- _Task requirements_: Gather each line in the entries that includes the string "Para".

- _Stored data entries_:
▽

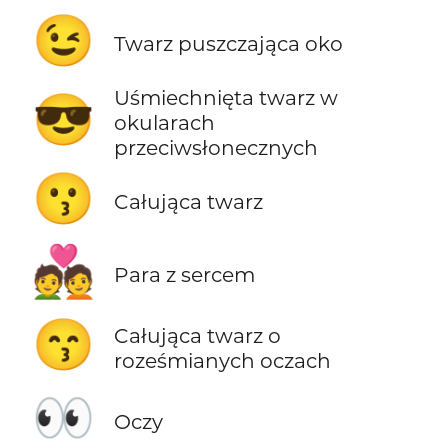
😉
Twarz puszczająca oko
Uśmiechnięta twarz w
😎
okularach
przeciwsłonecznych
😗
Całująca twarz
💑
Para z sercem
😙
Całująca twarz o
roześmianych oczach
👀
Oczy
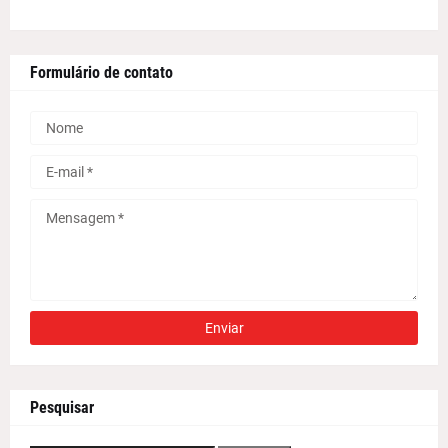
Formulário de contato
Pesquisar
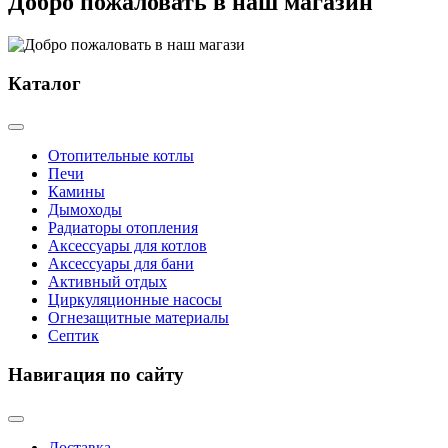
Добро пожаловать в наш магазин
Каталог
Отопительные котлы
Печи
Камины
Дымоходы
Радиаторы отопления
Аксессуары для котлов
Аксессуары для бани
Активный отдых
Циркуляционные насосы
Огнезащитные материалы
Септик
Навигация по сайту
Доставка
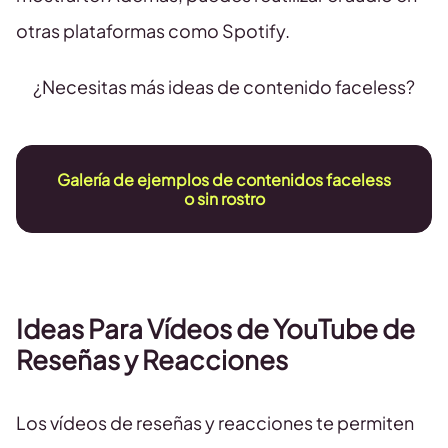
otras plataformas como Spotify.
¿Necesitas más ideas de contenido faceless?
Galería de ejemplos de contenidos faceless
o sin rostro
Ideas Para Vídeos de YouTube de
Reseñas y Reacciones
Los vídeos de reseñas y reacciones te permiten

△
▽

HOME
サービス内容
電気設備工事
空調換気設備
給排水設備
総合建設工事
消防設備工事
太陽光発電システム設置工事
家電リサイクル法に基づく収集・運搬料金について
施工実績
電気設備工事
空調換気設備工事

△
▽

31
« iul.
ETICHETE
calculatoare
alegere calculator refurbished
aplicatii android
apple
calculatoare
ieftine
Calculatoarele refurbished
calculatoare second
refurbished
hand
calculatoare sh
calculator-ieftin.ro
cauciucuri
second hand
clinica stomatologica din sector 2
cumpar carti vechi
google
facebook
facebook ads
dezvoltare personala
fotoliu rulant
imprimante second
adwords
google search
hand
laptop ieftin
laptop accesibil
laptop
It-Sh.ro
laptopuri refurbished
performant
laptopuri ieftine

△

- _Answer space_:
Para z sercem
Ideas Para Vídeos de YouTube de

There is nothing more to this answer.